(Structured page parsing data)
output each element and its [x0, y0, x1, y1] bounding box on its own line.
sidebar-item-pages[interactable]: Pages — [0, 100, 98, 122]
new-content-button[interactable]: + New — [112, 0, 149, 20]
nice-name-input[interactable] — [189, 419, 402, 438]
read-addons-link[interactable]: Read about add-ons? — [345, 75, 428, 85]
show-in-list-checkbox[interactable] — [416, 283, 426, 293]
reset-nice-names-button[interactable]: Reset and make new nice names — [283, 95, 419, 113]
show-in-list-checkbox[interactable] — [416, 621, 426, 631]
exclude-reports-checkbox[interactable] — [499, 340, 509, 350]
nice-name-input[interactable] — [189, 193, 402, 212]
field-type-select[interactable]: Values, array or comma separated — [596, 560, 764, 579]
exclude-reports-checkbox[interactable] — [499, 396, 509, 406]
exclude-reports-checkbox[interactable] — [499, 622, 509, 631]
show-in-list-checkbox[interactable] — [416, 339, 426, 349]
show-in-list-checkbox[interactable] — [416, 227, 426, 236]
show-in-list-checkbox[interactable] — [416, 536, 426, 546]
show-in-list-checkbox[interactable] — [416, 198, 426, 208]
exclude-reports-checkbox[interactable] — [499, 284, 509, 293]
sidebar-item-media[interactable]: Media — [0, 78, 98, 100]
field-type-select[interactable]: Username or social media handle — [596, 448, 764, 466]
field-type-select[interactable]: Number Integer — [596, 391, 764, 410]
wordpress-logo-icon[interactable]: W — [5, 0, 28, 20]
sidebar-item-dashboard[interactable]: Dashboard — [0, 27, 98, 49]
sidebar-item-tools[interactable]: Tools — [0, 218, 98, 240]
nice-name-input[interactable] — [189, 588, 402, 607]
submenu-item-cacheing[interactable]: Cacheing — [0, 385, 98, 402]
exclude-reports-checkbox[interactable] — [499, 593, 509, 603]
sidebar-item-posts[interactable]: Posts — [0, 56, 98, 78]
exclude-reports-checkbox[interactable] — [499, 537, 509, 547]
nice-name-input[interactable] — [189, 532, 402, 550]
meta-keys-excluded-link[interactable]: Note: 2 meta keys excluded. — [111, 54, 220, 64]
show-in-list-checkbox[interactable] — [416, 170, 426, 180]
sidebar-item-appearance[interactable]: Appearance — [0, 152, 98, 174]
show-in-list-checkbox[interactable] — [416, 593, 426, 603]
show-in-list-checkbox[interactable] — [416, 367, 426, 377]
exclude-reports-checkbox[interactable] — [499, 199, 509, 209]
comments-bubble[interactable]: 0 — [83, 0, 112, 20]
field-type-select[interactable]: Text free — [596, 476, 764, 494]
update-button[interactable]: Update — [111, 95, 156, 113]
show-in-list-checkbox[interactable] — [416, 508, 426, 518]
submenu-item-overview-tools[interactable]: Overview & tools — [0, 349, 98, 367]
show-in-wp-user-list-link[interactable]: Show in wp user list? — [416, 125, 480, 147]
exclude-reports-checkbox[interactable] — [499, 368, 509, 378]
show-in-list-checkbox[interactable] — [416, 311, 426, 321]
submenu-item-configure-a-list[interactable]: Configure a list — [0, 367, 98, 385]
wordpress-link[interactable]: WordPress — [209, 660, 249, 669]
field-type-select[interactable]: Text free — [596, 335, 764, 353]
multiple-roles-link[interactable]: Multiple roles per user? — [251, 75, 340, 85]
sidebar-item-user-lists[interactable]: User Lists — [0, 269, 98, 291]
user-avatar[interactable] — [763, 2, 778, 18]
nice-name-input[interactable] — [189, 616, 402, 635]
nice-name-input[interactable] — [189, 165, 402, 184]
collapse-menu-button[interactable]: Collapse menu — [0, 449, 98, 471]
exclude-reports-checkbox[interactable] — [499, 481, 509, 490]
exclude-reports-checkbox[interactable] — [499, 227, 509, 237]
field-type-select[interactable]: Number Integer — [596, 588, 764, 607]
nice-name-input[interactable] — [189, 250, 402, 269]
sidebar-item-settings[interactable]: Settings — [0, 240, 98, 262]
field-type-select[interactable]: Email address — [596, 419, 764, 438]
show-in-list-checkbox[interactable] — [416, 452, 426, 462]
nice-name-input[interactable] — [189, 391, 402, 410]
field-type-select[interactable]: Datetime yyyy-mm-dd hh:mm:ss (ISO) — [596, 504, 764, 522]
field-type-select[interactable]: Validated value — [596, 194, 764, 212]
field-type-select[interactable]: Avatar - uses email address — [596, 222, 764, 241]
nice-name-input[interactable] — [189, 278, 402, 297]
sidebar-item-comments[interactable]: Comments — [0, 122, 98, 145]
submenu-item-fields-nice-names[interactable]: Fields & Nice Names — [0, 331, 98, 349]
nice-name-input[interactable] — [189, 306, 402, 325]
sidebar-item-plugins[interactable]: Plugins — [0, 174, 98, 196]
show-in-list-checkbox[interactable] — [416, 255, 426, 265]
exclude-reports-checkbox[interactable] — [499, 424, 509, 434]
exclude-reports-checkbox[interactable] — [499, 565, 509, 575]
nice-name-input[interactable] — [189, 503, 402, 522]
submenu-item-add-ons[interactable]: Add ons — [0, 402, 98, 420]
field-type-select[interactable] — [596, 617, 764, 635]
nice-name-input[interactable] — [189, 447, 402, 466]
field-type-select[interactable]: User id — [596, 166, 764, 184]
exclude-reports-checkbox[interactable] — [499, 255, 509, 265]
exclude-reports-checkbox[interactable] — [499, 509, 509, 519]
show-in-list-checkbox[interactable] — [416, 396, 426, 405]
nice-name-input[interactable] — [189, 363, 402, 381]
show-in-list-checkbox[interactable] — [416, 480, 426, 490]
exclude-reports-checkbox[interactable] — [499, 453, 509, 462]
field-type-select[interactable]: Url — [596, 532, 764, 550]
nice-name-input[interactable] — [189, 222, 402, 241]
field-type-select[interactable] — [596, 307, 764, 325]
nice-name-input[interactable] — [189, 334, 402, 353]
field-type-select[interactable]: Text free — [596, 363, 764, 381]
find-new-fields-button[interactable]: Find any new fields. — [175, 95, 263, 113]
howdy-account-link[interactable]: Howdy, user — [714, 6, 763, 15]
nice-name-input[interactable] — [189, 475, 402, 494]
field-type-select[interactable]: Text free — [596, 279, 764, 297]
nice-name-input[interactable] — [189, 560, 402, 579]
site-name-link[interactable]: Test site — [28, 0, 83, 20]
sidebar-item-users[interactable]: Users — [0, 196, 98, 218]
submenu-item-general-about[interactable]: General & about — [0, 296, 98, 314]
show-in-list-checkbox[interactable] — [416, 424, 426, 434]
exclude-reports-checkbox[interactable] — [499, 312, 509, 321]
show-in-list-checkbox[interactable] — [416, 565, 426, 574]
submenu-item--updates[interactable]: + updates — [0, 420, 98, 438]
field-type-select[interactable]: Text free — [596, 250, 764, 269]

• _EXERCISE AIM_:
Among the records above, find each line holding "free" and list it.

• _EXPECTED ANSWER_:
field-type-select[interactable]: Text free — [596, 476, 764, 494]
field-type-select[interactable]: Text free — [596, 335, 764, 353]
field-type-select[interactable]: Text free — [596, 363, 764, 381]
field-type-select[interactable]: Text free — [596, 279, 764, 297]
field-type-select[interactable]: Text free — [596, 250, 764, 269]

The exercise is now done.